§ **WHAT THE TASK REQUIRES**: Below are the records. Retype, exactly, the lines from the first through the line with "MyBuilder increases visibility", and leave out the pictures.

SUPPLIED INFORMATION section start

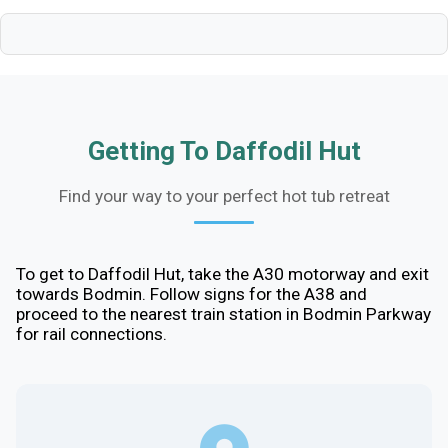
Getting To Daffodil Hut
Find your way to your perfect hot tub retreat
To get to Daffodil Hut, take the A30 motorway and exit
towards Bodmin. Follow signs for the A38 and
proceed to the nearest train station in Bodmin Parkway
for rail connections.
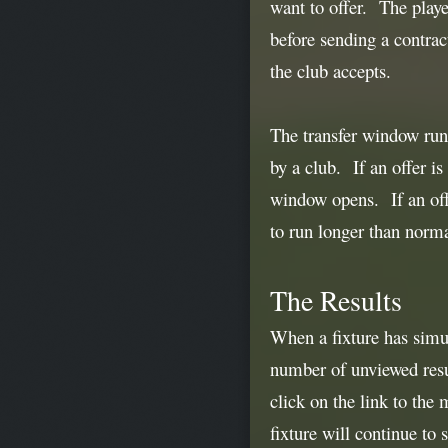
want to offer. The playe
before sending a contract
the club accepts.
The transfer window runs
by a club. If an offer is
window opens. If an offe
to run longer than norm
The Results
When a fixture has simu
number of unviewed resul
click on the link to the 
fixture will continue to 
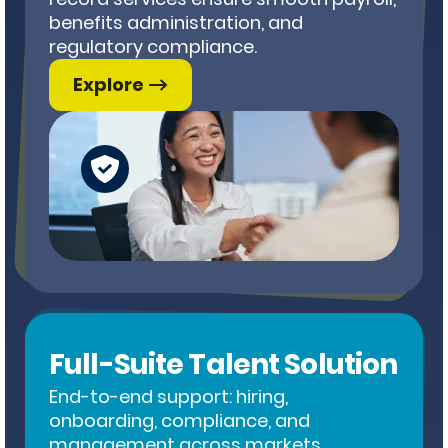
benefits administration, and
regulatory compliance.
Explore
Full-Suite Talent Solution
End-to-end support: hiring,
onboarding, compliance, and
management across markets.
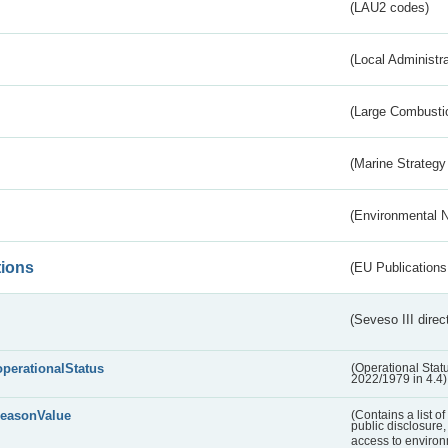
(LAU2 codes)
(Local Administr
(Large Combustio
(Marine Strategy
(Environmental 
tions
(EU Publications
(Seveso III direc
operationalStatus
(Operational Stat
2022/1979 in 4.4)
reasonValue
(Contains a list o
public disclosure,
access to environ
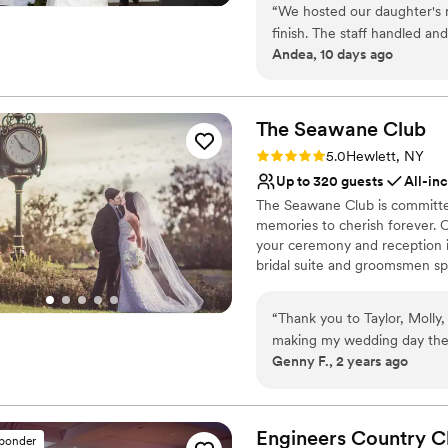
“
We hosted our daughter's re
Brooke Management Group, Har
finish. The staff handled an
mind, and became the 29th Cer
Andea, 10 days ago
Why you'll love this venue
All-inclusive venue pa
The Seawane
Provides setup and cle
Club
Allows pets
Rating: 5.0 (1 review)
5.0
Hewlett, NY
Venue considerations
Up to 320 guests
All-in
Not wheelchair accessi
The Seawane Club is committed 
Large venue, not ideal fo
memories to cherish forever. O
No free parking
your ceremony and reception in
bridal suite and groomsmen spe
before the main event, our cl
world-class cuisine, amenitie
“
Thank you to Taylor, Molly
day is truly spectacular. Our
making my wedding day the 
step of this exciting process.
Genny F., 2 years ago
and spoke to Jared, to visi
celebrating with you at Seawa
Taylor, the team went above
ALWAYS available to answer
Why you'll love this venue
Chef outdid himself. We ha
Classic seating dinner
Engineers Country
C
sponder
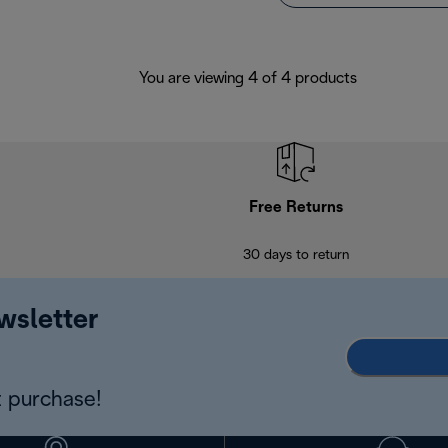
You are viewing 4 of 4 products
Free Returns
30 days to return
wsletter
 purchase!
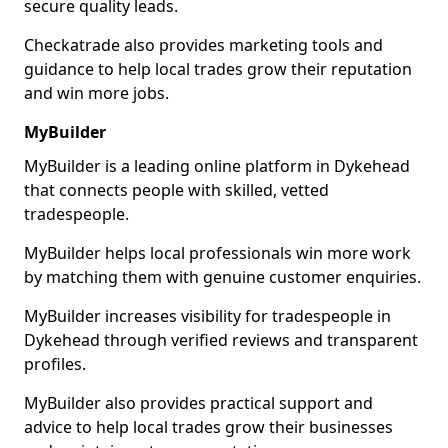
secure quality leads.
Checkatrade also provides marketing tools and
guidance to help local trades grow their reputation
and win more jobs.
MyBuilder
MyBuilder is a leading online platform in Dykehead
that connects people with skilled, vetted
tradespeople.
MyBuilder helps local professionals win more work
by matching them with genuine customer enquiries.
MyBuilder increases visibility for tradespeople in
Dykehead through verified reviews and transparent
profiles.
MyBuilder also provides practical support and
advice to help local trades grow their businesses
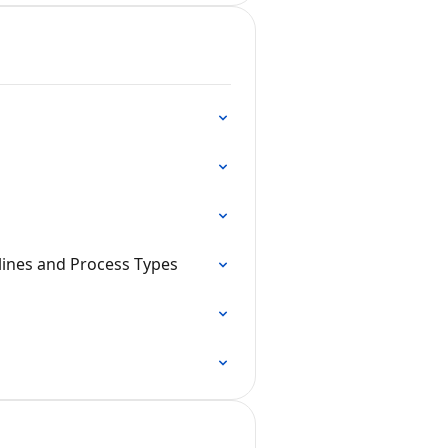
lines and Process Types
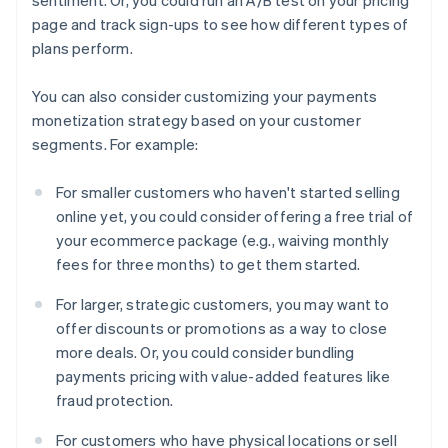
page and track sign-ups to see how different types of
plans perform.
You can also consider customizing your payments
monetization strategy based on your customer
segments. For example:
For smaller customers who haven't started selling
online yet, you could consider offering a free trial of
your ecommerce package (e.g., waiving monthly
fees for three months) to get them started.
For larger, strategic customers, you may want to
offer discounts or promotions as a way to close
more deals. Or, you could consider bundling
payments pricing with value-added features like
fraud protection.
For customers who have physical locations or sell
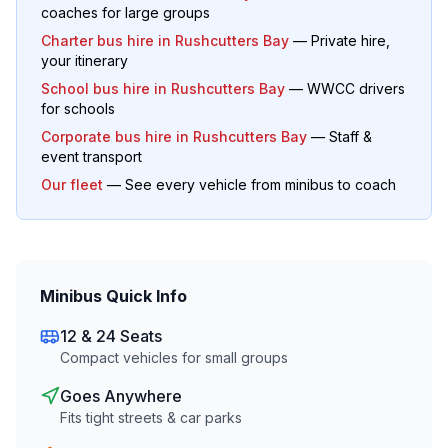
coaches for large groups
Charter bus hire in
Rushcutters Bay
— Private hire,
your itinerary
School bus hire in
Rushcutters Bay
— WWCC drivers
for schools
Corporate bus hire in
Rushcutters Bay
— Staff &
event transport
Our fleet
— See every vehicle from minibus to coach
Minibus Quick Info
12 & 24 Seats
Compact vehicles for small groups
Goes Anywhere
Fits tight streets & car parks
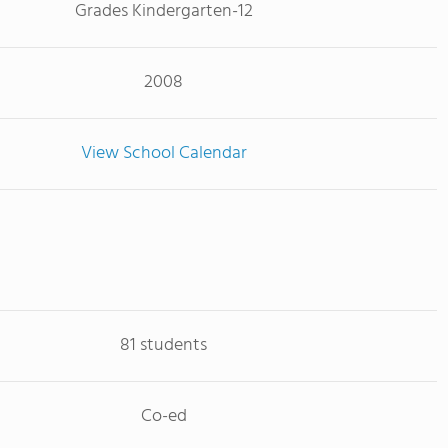
Grades Kindergarten-12
2008
View School Calendar
81 students
Co-ed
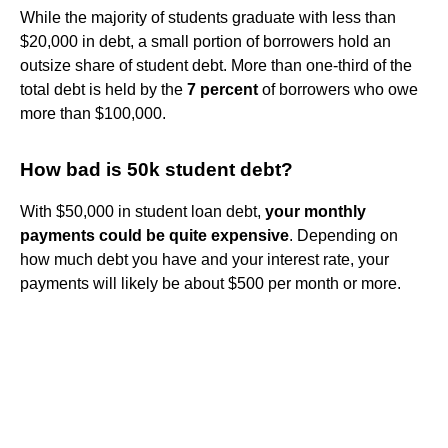
While the majority of students graduate with less than
$20,000 in debt, a small portion of borrowers hold an
outsize share of student debt. More than one-third of the
total debt is held by the
7 percent
of borrowers who owe
more than $100,000.
How bad is 50k student debt?
With $50,000 in student loan debt,
your monthly
payments could be quite expensive
. Depending on
how much debt you have and your interest rate, your
payments will likely be about $500 per month or more.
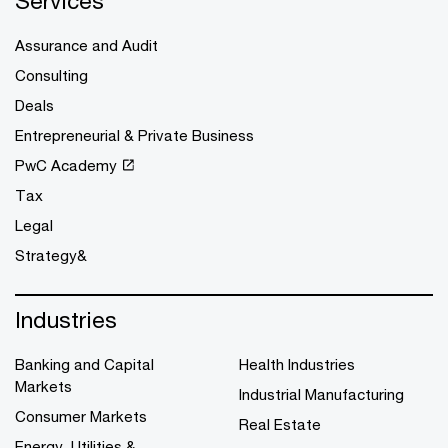
Services
Assurance and Audit
Consulting
Deals
Entrepreneurial & Private Business
PwC Academy
Tax
Legal
Strategy&
Industries
Banking and Capital
Health Industries
Markets
Industrial Manufacturing
Consumer Markets
Real Estate
Energy, Utilities &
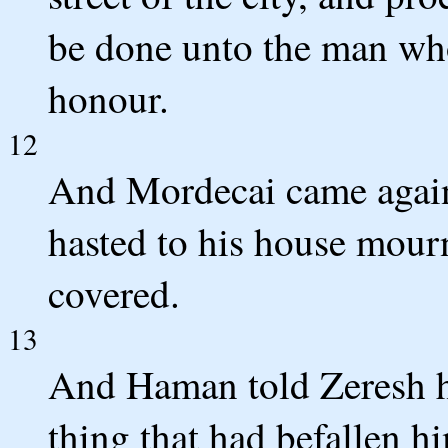
be done unto the man who
honour.
12
And Mordecai came again
hasted to his house mour
covered.
13
And Haman told Zeresh hi
thing that had befallen h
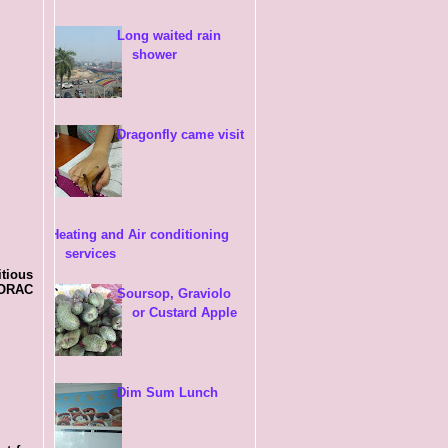
Long waited rain
shower
Dragonfly came visit
Heating and Air conditioning
services
itious
f ORAC
Soursop, Graviolo
or Custard Apple
Dim Sum Lunch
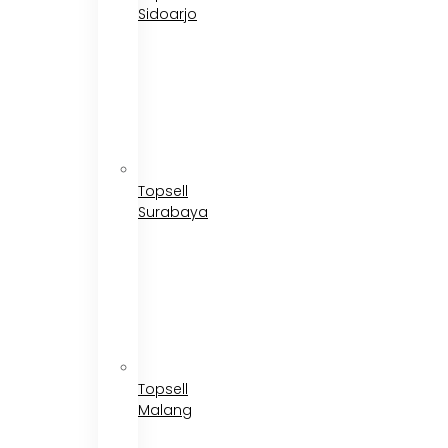
Sidoarjo
Topsell
Surabaya
Topsell
Malang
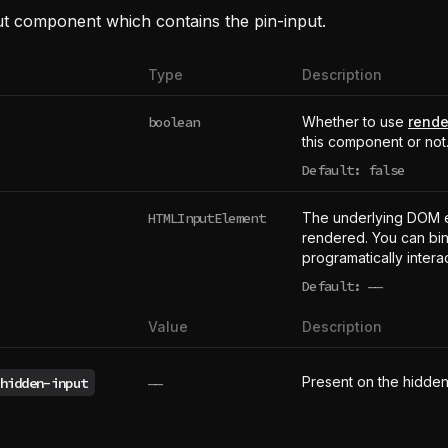
ut component which contains the pin-input.
Type
Description
boolean
Whether to use
rende
this component or not
Default: false
HTMLInputElement
The underlying DOM 
rendered. You can bind
programatically intera
Default:
——
undefined
Value
Description
Present on the hidden
hidden-input
——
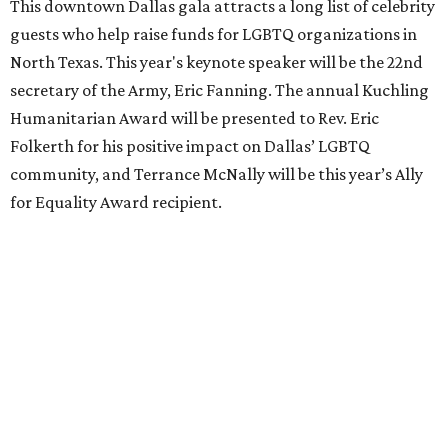
This downtown Dallas gala attracts a long list of celebrity
guests who help raise funds for LGBTQ organizations in
North Texas. This year's keynote speaker will be the 22nd
secretary of the Army, Eric Fanning. The annual Kuchling
Humanitarian Award will be presented to Rev. Eric
Folkerth for his positive impact on Dallas’ LGBTQ
community, and Terrance McNally will be this year’s Ally
for Equality Award recipient.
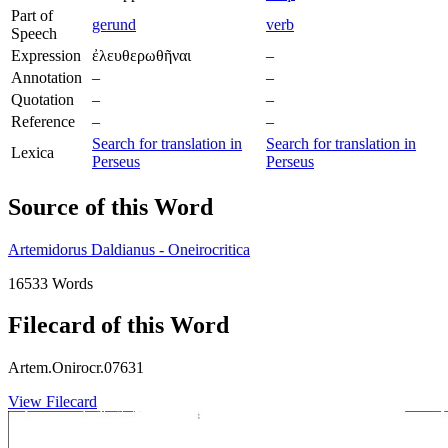
Part of
gerund
verb
Speech
Expression
ἐλευθερωθῆναι
–
Annotation
–
–
Quotation
–
–
Reference
–
–
Search for translation in
Search for translation in
Lexica
Perseus
Perseus
Source of this Word
Artemidorus Daldianus - Oneirocritica
16533 Words
Filecard of this Word
Artem.Onirocr.07631
View Filecard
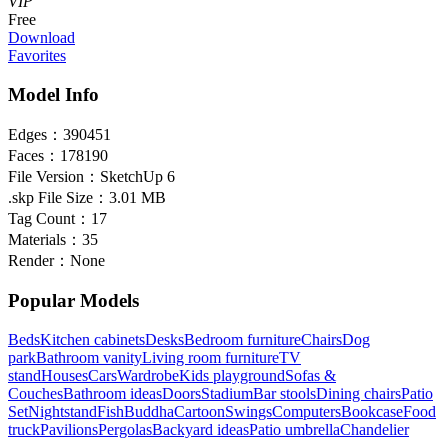
VIP
Free
Download
Favorites
Model Info
Edges：
390451
Faces：
178190
File Version：
SketchUp 6
.skp File Size：
3.01 MB
Tag Count：
17
Materials：
35
Render：
None
Popular Models
Beds
Kitchen cabinets
Desks
Bedroom furniture
Chairs
Dog
park
Bathroom vanity
Living room furniture
TV
stand
Houses
Cars
Wardrobe
Kids playground
Sofas &
Couches
Bathroom ideas
Doors
Stadium
Bar stools
Dining chairs
Patio
Set
Nightstand
Fish
Buddha
Cartoon
Swings
Computers
Bookcase
Food
truck
Pavilions
Pergolas
Backyard ideas
Patio umbrella
Chandelier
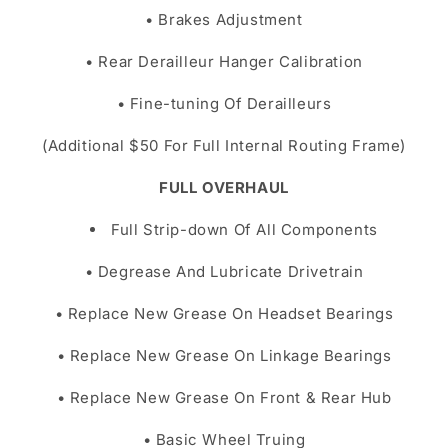
• Brakes Adjustment
• Rear Derailleur Hanger Calibration
• Fine-tuning Of Derailleurs
(Additional $50 For Full Internal Routing Frame)
FULL OVERHAUL
Full Strip-down Of All Components
• Degrease And Lubricate Drivetrain
• Replace New Grease On Headset Bearings
• Replace New Grease On Linkage Bearings
• Replace New Grease On Front & Rear Hub
• Basic Wheel Truing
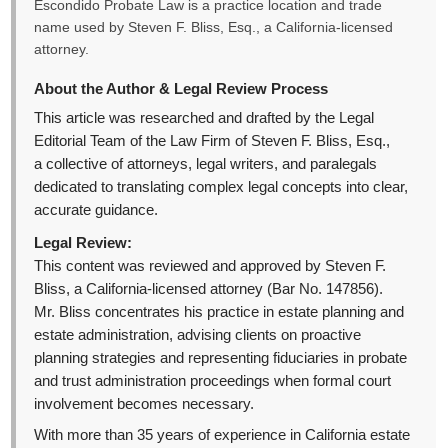
Escondido Probate Law is a practice location and trade
name used by Steven F. Bliss, Esq., a California-licensed
attorney.
About the Author & Legal Review Process
This article was researched and drafted by the Legal
Editorial Team of the Law Firm of Steven F. Bliss, Esq.,
a collective of attorneys, legal writers, and paralegals
dedicated to translating complex legal concepts into clear,
accurate guidance.
Legal Review:
This content was reviewed and approved by Steven F.
Bliss, a California-licensed attorney (Bar No. 147856).
Mr. Bliss concentrates his practice in estate planning and
estate administration, advising clients on proactive
planning strategies and representing fiduciaries in probate
and trust administration proceedings when formal court
involvement becomes necessary.
With more than 35 years of experience in California estate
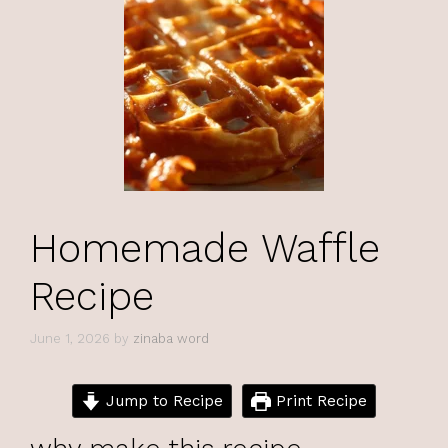
Homemade Waffle
Recipe
June 1, 2026
by
zinaba word
Jump to Recipe
Print Recipe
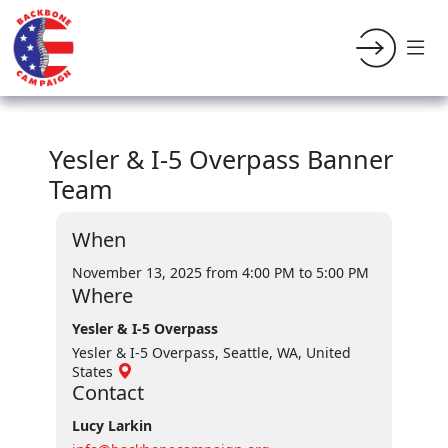
Yesler & I-5 Overpass Banner
Team
When
November 13, 2025 from 4:00 PM
to 5:00 PM
Where
Yesler & I-5 Overpass
Yesler & I-5 Overpass, Seattle, WA, United
States
Contact
Lucy Larkin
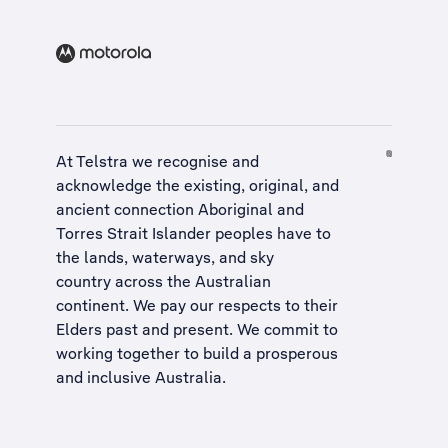
At Telstra we recognise and
acknowledge the existing, original, and
ancient connection Aboriginal and
Torres Strait Islander peoples have to
the lands, waterways, and sky
country across the Australian
continent. We pay our respects to their
Elders past and present. We commit to
working together to build a
prosperous
and inclusive Australia
.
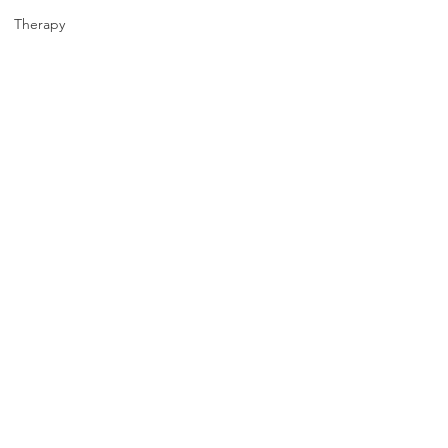
Therapy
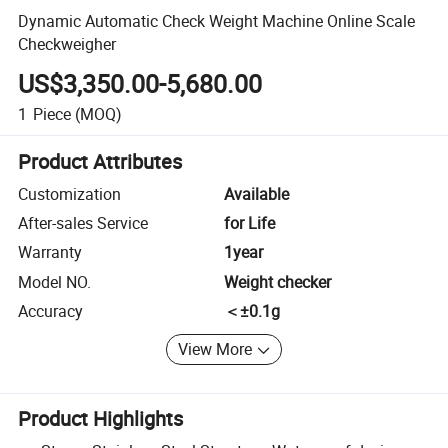
Dynamic Automatic Check Weight Machine Online Scale
Checkweigher
US$3,350.00-5,680.00
1
Piece
(MOQ)
Product Attributes
Customization
Available
After-sales Service
for Life
Warranty
1year
Model NO.
Weight checker
Accuracy
＜±0.1g
View More
Product Highlights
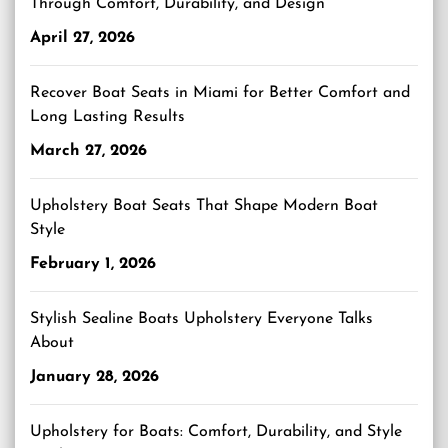
Through Comfort, Durability, and Design
April 27, 2026
Recover Boat Seats in Miami for Better Comfort and
Long Lasting Results
March 27, 2026
Upholstery Boat Seats That Shape Modern Boat
Style
February 1, 2026
Stylish Sealine Boats Upholstery Everyone Talks
About
January 28, 2026
Upholstery for Boats: Comfort, Durability, and Style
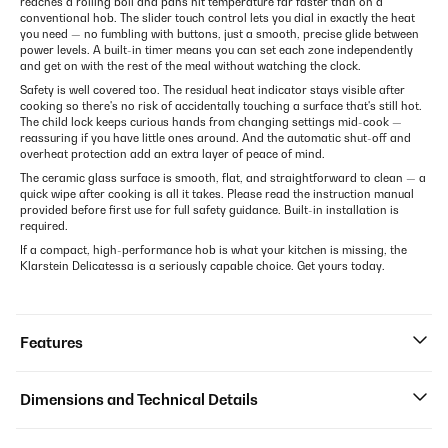
reaches a rolling boil and pans hit temperature far faster than on a
conventional hob. The slider touch control lets you dial in exactly the heat
you need — no fumbling with buttons, just a smooth, precise glide between
power levels. A built-in timer means you can set each zone independently
and get on with the rest of the meal without watching the clock.
Safety is well covered too. The residual heat indicator stays visible after
cooking so there's no risk of accidentally touching a surface that's still hot.
The child lock keeps curious hands from changing settings mid-cook —
reassuring if you have little ones around. And the automatic shut-off and
overheat protection add an extra layer of peace of mind.
The ceramic glass surface is smooth, flat, and straightforward to clean — a
quick wipe after cooking is all it takes. Please read the instruction manual
provided before first use for full safety guidance. Built-in installation is
required.
If a compact, high-performance hob is what your kitchen is missing, the
Klarstein Delicatessa is a seriously capable choice. Get yours today.
Features
Dimensions and Technical Details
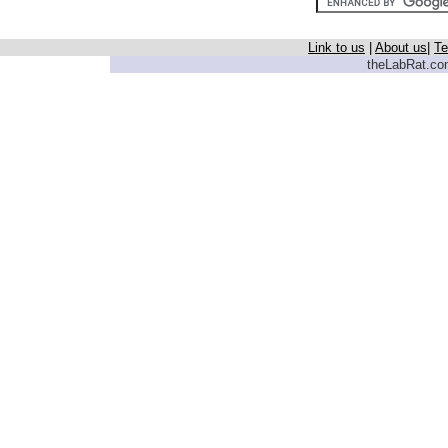
Link to us
|
About us
|
Te
theLabRat.com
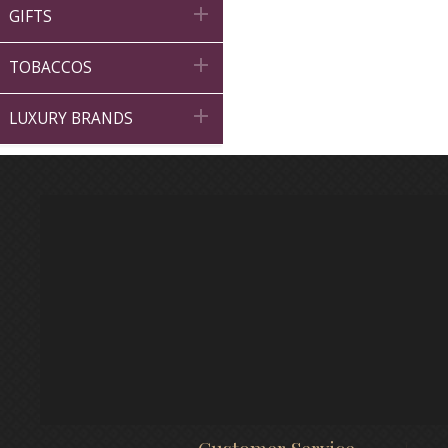

GIFTS

TOBACCOS

LUXURY BRANDS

SUPPLIED INFORMATION section end

§ **RESPONSE AREA**:
Getting To Daffodil Hut
Find your way to your perfect hot tub retreat
To get to Daffodil Hut, take the A30 motorway and exit
towards Bodmin. Follow signs for the A38 and
proceed to the nearest train station in Bodmin Parkway
for rail connections.
want to offer. The playe
before sending a contract
the club accepts.
The transfer window runs
by a club. If an offer is
window opens. If an offe
to run longer than norm
The Results
When a fixture has simu
number of unviewed resul
click on the link to the 
fixture will continue to 
benefits administration, and
regulatory compliance.
Explore
Full-Suite Talent Solution
End-to-end support: hiring,
onboarding, compliance, and
management across markets.
(LAU2 codes)
(Local Administr
(Large Combustio
(Marine Strategy
(Environmental 
tions
(EU Publications
(Seveso III direc
operationalStatus
(Operational Stat
2022/1979 in 4.4)
reasonValue
(Contains a list o
public disclosure,
access to environ
“
We hosted our daughter's re
Brooke Management Group, Har
finish. The staff handled an
mind, and became the 29th Cer
Andea, 10 days ago
Why you'll love this venue
All-inclusive venue pa
The Seawane
Provides setup and cle
Club
Allows pets
Rating: 5.0 (1 review)
5.0
Hewlett, NY
Venue considerations
Up to 320 guests
All-in
Not wheelchair accessi
The Seawane Club is committed 
Large venue, not ideal fo
memories to cherish forever. O
No free parking
your ceremony and reception in
bridal suite and groomsmen spe
before the main event, our cl
world-class cuisine, amenitie
“
Thank you to Taylor, Molly
day is truly spectacular. Our
making my wedding day the 
step of this exciting process.
Genny F., 2 years ago
and spoke to Jared, to visi
celebrating with you at Seawa
Taylor, the team went above
ALWAYS available to answer
Why you'll love this venue
Chef outdid himself. We ha
Classic seating dinner
Engineers Country
C
sponder
You are viewing 4 of 4 products
Free Returns
30 days to return
wsletter
 purchase!
secure quality leads.
Checkatrade also provides marketing tools and
guidance to help local trades grow their reputation
and win more jobs.
MyBuilder
MyBuilder is a leading online platform in Dykehead
that connects people with skilled, vetted
tradespeople.
MyBuilder helps local professionals win more work
by matching them with genuine customer enquiries.
MyBuilder increases visibility for tradespeople in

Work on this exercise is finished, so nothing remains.